Essentially, ABLE accounts are similar to a 529 account that allows parents to save for expected future expenses of post-secondary education for their children. ABLE accounts will be “529A” or “529-ABLE” plans set up through each state’s qualified program. In Tennessee, that is the Department of Treasury, but you can use a plan from any state, thanks to recent legislation. Families do not need a lawyer to establish an ABLE account, although it might help to speak to a financial planner familiar with ABLE accounts prior to opening one.


What is a Qualified Disability Expense (QDE)?

There are strict limits as to what the ABLE account may be used for. Allowable distributions are for any expenses related to the eligible individual’s disability, namely: Education; Housing; Transportation; Employment Training and Support; Assistive Technology and Personal Support Services; Health Prevention and Wellness; Financial Management and Administrative Services; Legal fees; Expenses for Oversight and Monitoring; Funeral and Burial Expenses; and other expenses that may be identified in the Internal Revenue Bulletin.

Can my child deposit their paycheck in an ABLE Account?

Yes, your child will be able to save some or all of their earnings in the ABLE account each month, but this will still be considered “countable income” for Social Security. This means that their SSI check will still be reduced just as it was before the ABLE Act.

What should I keep in mind, or what’s the catch?

MEDICAID PAYBACK! When the person for whom the ABLE Account was set up passes away, the balance in the account must be paid back to Medicaid (Tenncare) as reimbursement for any services they provided during the individual’s lifetime.

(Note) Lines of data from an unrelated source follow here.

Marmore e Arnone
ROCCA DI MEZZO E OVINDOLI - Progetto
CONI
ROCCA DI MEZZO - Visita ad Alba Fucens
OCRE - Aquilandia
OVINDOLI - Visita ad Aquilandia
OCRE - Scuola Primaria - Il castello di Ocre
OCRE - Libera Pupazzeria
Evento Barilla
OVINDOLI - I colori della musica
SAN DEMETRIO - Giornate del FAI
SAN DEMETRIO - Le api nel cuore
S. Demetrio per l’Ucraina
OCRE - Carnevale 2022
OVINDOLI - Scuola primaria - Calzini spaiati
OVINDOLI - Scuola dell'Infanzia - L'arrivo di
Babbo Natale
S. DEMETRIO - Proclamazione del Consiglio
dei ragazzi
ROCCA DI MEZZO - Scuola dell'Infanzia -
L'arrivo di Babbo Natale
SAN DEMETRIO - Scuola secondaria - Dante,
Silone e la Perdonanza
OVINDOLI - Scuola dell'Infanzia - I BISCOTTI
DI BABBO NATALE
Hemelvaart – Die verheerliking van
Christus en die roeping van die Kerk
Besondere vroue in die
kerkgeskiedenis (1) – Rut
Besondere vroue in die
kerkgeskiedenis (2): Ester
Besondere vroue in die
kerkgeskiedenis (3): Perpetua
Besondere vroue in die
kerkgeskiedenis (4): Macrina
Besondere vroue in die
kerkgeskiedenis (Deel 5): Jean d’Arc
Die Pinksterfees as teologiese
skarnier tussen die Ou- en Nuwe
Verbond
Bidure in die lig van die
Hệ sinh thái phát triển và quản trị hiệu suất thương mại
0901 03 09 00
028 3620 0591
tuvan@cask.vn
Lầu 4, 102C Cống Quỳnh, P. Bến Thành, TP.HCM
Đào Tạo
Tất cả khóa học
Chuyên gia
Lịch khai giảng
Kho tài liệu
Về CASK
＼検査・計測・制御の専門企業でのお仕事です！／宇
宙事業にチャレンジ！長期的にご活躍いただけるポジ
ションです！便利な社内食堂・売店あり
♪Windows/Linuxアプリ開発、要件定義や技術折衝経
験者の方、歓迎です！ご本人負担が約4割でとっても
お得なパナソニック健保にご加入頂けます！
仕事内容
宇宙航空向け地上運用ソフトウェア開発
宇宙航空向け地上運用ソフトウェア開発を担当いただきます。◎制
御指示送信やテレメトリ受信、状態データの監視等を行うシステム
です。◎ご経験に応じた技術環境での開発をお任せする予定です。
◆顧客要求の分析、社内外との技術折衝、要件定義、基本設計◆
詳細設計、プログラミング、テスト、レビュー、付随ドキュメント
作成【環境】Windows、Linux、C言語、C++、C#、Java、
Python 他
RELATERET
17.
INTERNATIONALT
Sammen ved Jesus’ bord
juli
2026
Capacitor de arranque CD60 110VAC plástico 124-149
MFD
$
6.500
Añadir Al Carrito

ALSO, WATCH OUT! – if distributions exceed an individual’s QDEs for the year, one half of the distribution will be considered gross income to the individual, plus a 10% penalty could be assessed on the distribution.

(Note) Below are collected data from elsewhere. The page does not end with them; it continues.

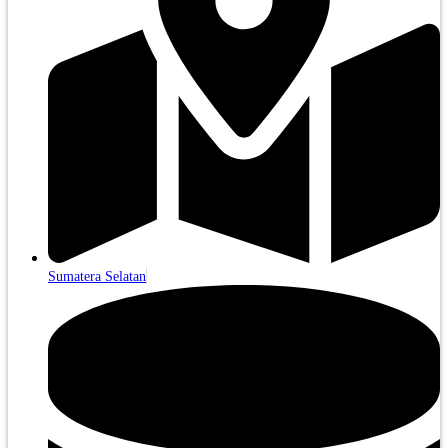
Sumatera Selatan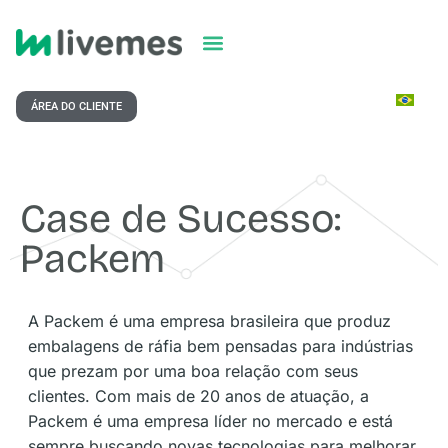
ÁREA DO CLIENTE
Case de Sucesso:
Packem
A Packem é uma empresa brasileira que produz
embalagens de ráfia bem pensadas para indústrias
que prezam por uma boa relação com seus
clientes. Com mais de 20 anos de atuação, a
Packem é uma empresa líder no mercado e está
sempre buscando novas tecnologias para melhorar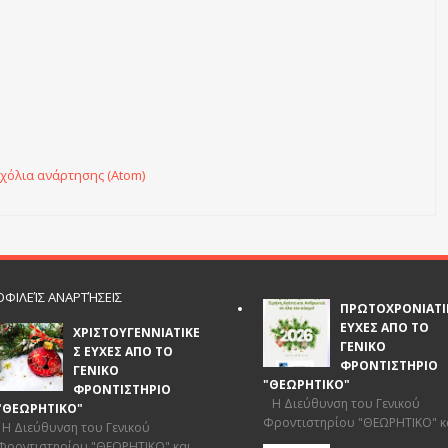
χόλια ανάρτησης (Atom)
ΦΙΛΕΊΣ ΑΝΑΡΤΉΣΕΙΣ
ΠΡΩΤΟΧΡΟΝΙΑΤΙ
ΕΥΧΕΣ ΑΠΟ ΤΟ
ΧΡΙΣΤΟΥΓΕΝΝΙΑΤΙΚΕ
ΓΕΝΙΚΟ
Σ ΕΥΧΕΣ ΑΠΟ ΤΟ
ΦΡΟΝΤΙΣΤΗΡΙΟ
ΓΕΝΙΚΟ
"ΘΕΩΡΗΤΙΚΟ"
ΦΡΟΝΤΙΣΤΗΡΙΟ
Η Διεύθυνση του Γενικού
"ΘΕΩΡΗΤΙΚΟ"
Φροντιστηρίου "ΘΕΩΡΗΤΙΚΟ" και
Η Διεύθυνση του Γενικού
Φροντιστηρίου "ΘΕΩΡΗΤΙΚΟ" και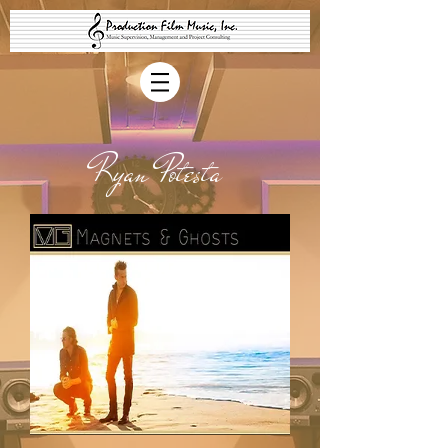
Ryan Potesta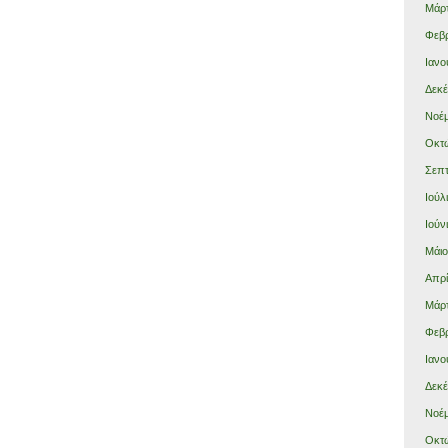
Μάρτ
Φεβρ
Ιανο
Δεκέ
Νοέμ
Οκτώ
Σεπτ
Ιούλ
Ιούν
Μάιο
Απρί
Μάρτ
Φεβρ
Ιανο
Δεκέ
Νοέμ
Οκτώ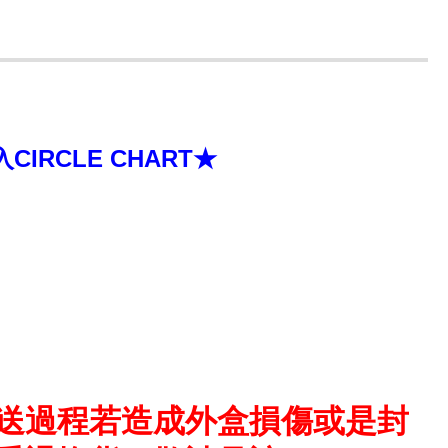
RCLE CHART★
送過程若造成外盒損傷或是封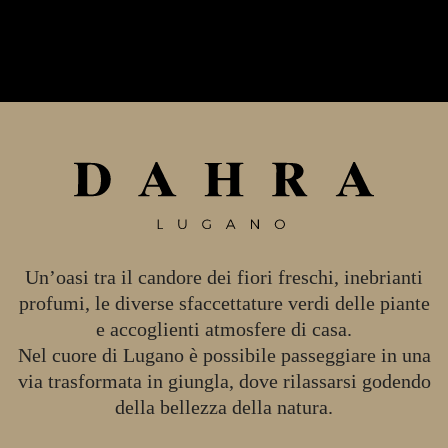
Un’oasi tra il candore dei fiori freschi, inebrianti
profumi, le diverse sfaccettature verdi delle piante
e accoglienti atmosfere di casa.
Nel cuore di Lugano è possibile passeggiare in una
via trasformata in giungla, dove rilassarsi godendo
della bellezza della natura.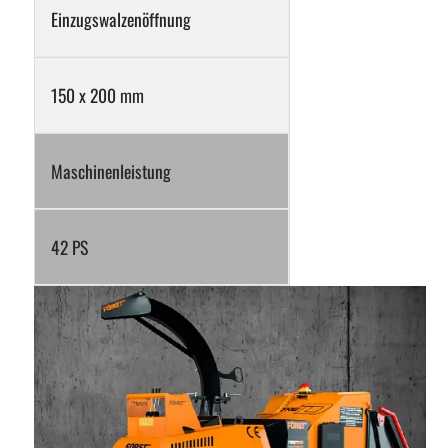
Einzugswalzenöffnung
150 x 200 mm
Maschinenleistung
42 PS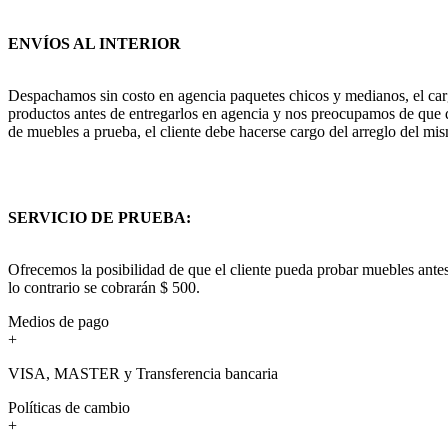
ENVÍOS AL INTERIOR
Despachamos sin costo en agencia paquetes chicos y medianos, el cargo
productos antes de entregarlos en agencia y nos preocupamos de que q
de muebles a prueba, el cliente debe hacerse cargo del arreglo del mis
SERVICIO DE PRUEBA:
Ofrecemos la posibilidad de que el cliente pueda probar muebles antes
lo contrario se cobrarán $ 500.
Medios de pago
+
VISA, MASTER y Transferencia bancaria
Políticas de cambio
+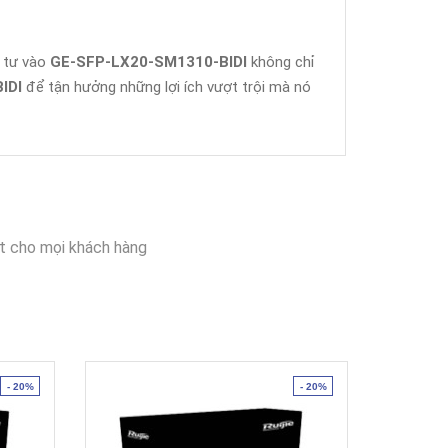
u tư vào
GE-SFP-LX20-SM1310-BIDI
không chỉ
IDI
để tận hưởng những lợi ích vượt trội mà nó
t cho mọi khách hàng
- 20%
- 20%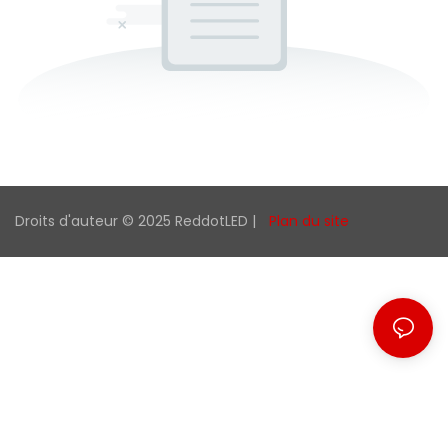
Droits d'auteur © 2025 ReddotLED |
Plan du site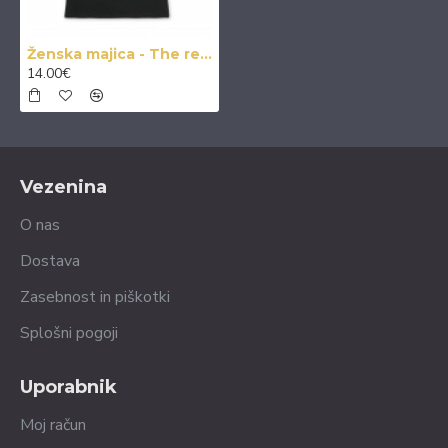
Ženska majica - The real boss
14.00€
Vezenina
O nas
Dostava
Zasebnost in piškotki
Splošni pogoji
Uporabnik
Moj račun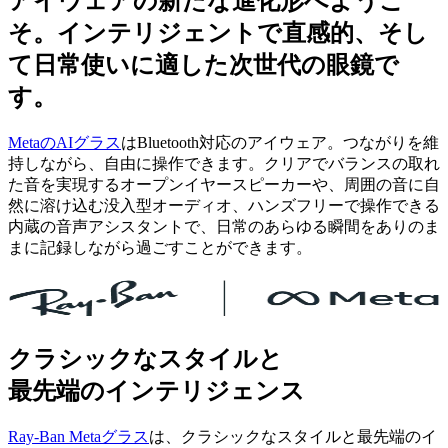
アイウェアの新たな進化形へようこ
そ。インテリジェントで直感的、そし
て日常使いに適した次世代の眼鏡で
す。
MetaのAIグラス
はBluetooth対応のアイウェア。つながりを維
持しながら、自由に操作できます。クリアでバランスの取れ
た音を実現するオープンイヤースピーカーや、周囲の音に自
然に溶け込む没入型オーディオ、ハンズフリーで操作できる
内蔵の音声アシスタントで、日常のあらゆる瞬間をありのま
まに記録しながら過ごすことができます。
クラシックなスタイルと
最先端のインテリジェンス
Ray-Ban Metaグラス
は、クラシックなスタイルと最先端のイ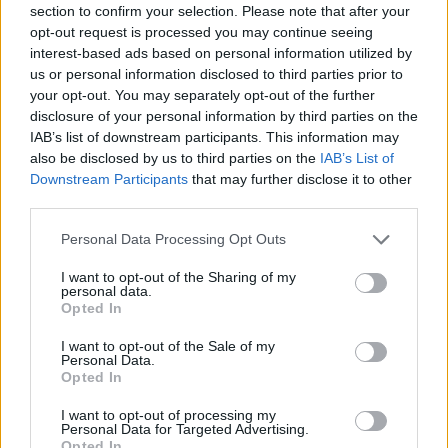
section to confirm your selection. Please note that after your
Continua a leggere
opt-out request is processed you may continue seeing
interest-based ads based on personal information utilized by
us or personal information disclosed to third parties prior to
LIFESTYLE
your opt-out. You may separately opt-out of the further
disclosure of your personal information by third parties on the
IAB’s list of downstream participants. This information may
also be disclosed by us to third parties on the
IAB’s List of
Downstream Participants
that may further disclose it to other
third parties.
Please note that this website/app uses one or more Google
Personal Data Processing Opt Outs
services and may gather and store information including but
not limited to your visit or usage behaviour. You may click to
I want to opt-out of the Sharing of my
personal data.
grant or deny consent to Google and its third-party tags to
Opted In
use your data for below specified purposes in below Google
consent section.
I want to opt-out of the Sale of my
Personal Data.
Dove si terrà Vogue World nel 2027: la scelta di San
Opted In
Francisco
Matteo Pellegrino · 6 Ago 2026
I want to opt-out of processing my
Personal Data for Targeted Advertising.
Opted In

Contrary to an ABLE account, a 3rd Party Special Needs Trust allows everyone EXCEPT the person with a disability to save money, leave an inheritance, own property and plan and save for future expenses. (But see “Special Needs Fairness Act” footnote 4). A “First Party” Special Needs Trust is the closest to an ABLE account in that the money or asset can be in the beneficiary’s name and yet they can still qualify for governmental benefits by “saving” the money into the trust.

Another important distinction is how each account allows funds to be spent. Once money goes into an ABLE account, it can only be used to pay for a QDE. On the other hand, funds in a Special Needs Trust can generally be used for anything that “supplements” a person’s benefits. A Trust can also own property, houses, cars, retirement accounts, etc and can even pay for your child to go on vacations or other “fun” things. If the beneficiary dies, it can be left to other children, nieces, nephews, or even to a favorite charity. Special Needs Trusts also allow parents to leave some or all of their estate, such as a home, to their child. Speaking with a lawyer or financial advisor can help parents determine how and when to make these decisions.

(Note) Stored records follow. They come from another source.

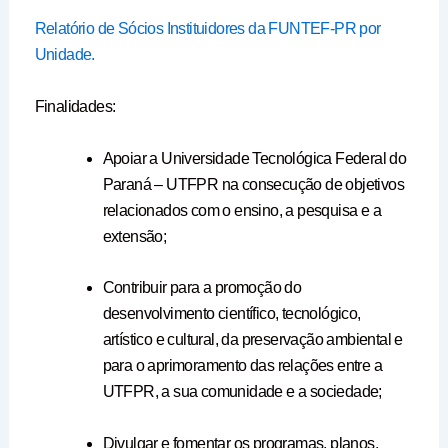
Relatório de Sócios Instituidores da FUNTEF-PR por
Unidade.
Finalidades:
Apoiar a Universidade Tecnológica Federal do
Paraná – UTFPR na consecução de objetivos
relacionados com o ensino, a pesquisa e a
extensão;
Contribuir para a promoção do
desenvolvimento científico, tecnológico,
artístico e cultural, da preservação ambiental e
para o aprimoramento das relações entre a
UTFPR, a sua comunidade e a sociedade;
Divulgar e fomentar os programas, planos,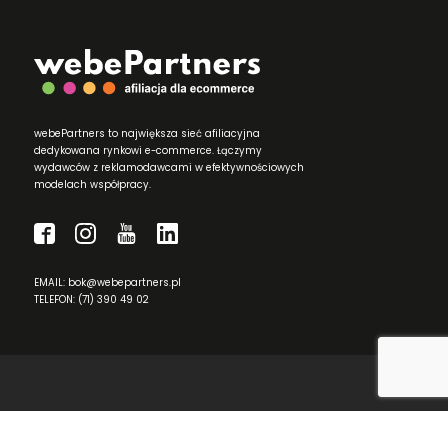
webePartners to największa sieć afiliacyjna
dedykowana rynkowi e-commerce. Łączymy
wydawców z reklamodawcami w efektywnościowych
modelach współpracy.
EMAIL: bok@webepartners.pl
TELEFON: (71) 390 49 02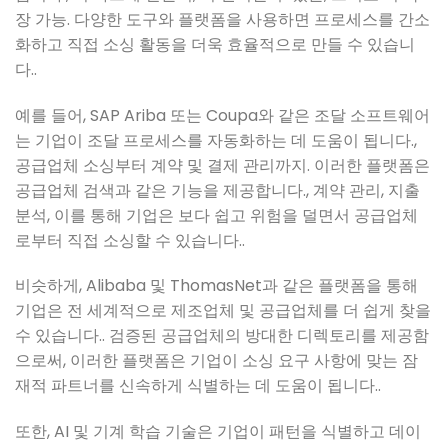
장 가능. 다양한 도구와 플랫폼을 사용하면 프로세스를 간소
화하고 직접 소싱 활동을 더욱 효율적으로 만들 수 있습니
다..
예를 들어, SAP Ariba 또는 Coupa와 같은 조달 소프트웨어
는 기업이 조달 프로세스를 자동화하는 데 도움이 됩니다.,
공급업체 소싱부터 계약 및 결제 관리까지. 이러한 플랫폼은
공급업체 검색과 같은 기능을 제공합니다., 계약 관리, 지출
분석, 이를 통해 기업은 보다 쉽고 위험을 덜면서 공급업체
로부터 직접 소싱할 수 있습니다..
비슷하게, Alibaba 및 ThomasNet과 같은 플랫폼을 통해
기업은 전 세계적으로 제조업체 및 공급업체를 더 쉽게 찾을
수 있습니다.. 검증된 공급업체의 방대한 디렉토리를 제공함
으로써, 이러한 플랫폼은 기업이 소싱 요구 사항에 맞는 잠
재적 파트너를 신속하게 식별하는 데 도움이 됩니다..
또한, AI 및 기계 학습 기술은 기업이 패턴을 식별하고 데이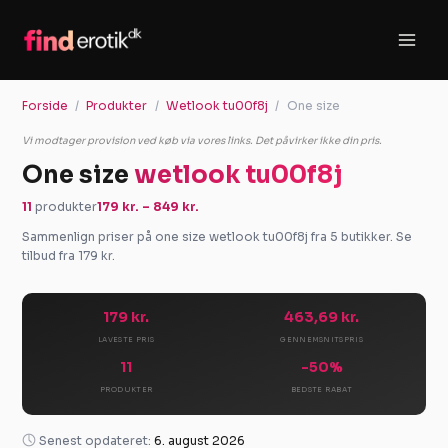
Gå
til
indholdet
Forside
Produkter
Wetlook tu00f8j
One size
Vi modtager provision ved køb via vores links. Det påvirker ikke din pris.
One size
wetlook tu00f8j
11
produkter
179 kr. – 849 kr.
Sammenlign priser på one size wetlook tu00f8j fra 5 butikker. Se
tilbud fra 179 kr.
179 kr.
463,69 kr.
LAVESTE PRIS
GENNEMSNITSPRIS
11
-50%
PRODUKTER
BEDSTE RABAT
Senest opdateret:
6. august 2026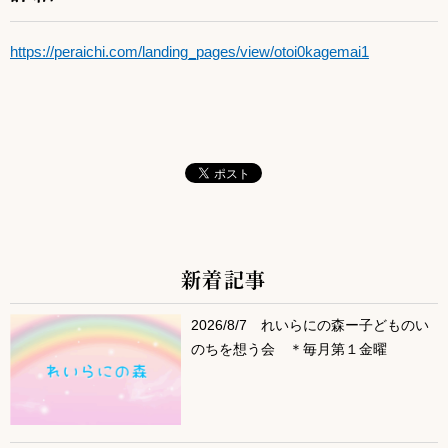
https://peraichi.com/landing_pages/view/otoi0kagemai1
新着記事
サブコンテンツ
2026/8/7 れいらにの森ー子どものい
のちを想う会 ＊毎月第１金曜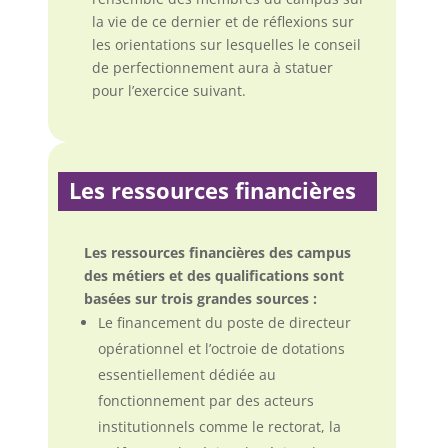
la vie de ce dernier et de réflexions sur
les orientations sur lesquelles le conseil
de perfectionnement aura à statuer
pour l’exercice suivant.
Les ressources financières
Les ressources financières des campus
des métiers et des qualifications sont
basées sur trois grandes sources :
Le financement du poste de directeur
opérationnel et l’octroie de dotations
essentiellement dédiée au
fonctionnement par des acteurs
institutionnels comme le rectorat, la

It may be advisable to have both an ABLE account and a Special Needs Trust. An ABLE account allows families and individuals with disabilities to do something that many put off for fear of losing benefits: saving money dedicated for the future! Contributions to an ABLE Account can be made automatically through a payroll deduction. Parents can also ask friends and family members to give birthday or holiday gifts to their child through the ABLE account.

As an example, beginning at a child’s birth, if a parent saved $100 a month into an ABLE account earning 6% interest, the account would have $55,555.36 by the time the child reaches their 22nd birthday! That would be a wonderful start to a nest egg for their future!

Having an ABLE Account to force you to save now for your child’s future, as well as a Special Needs Trust in your Will, to leave them a portion of your estate, would go a long way towards a great plan for your family’s future!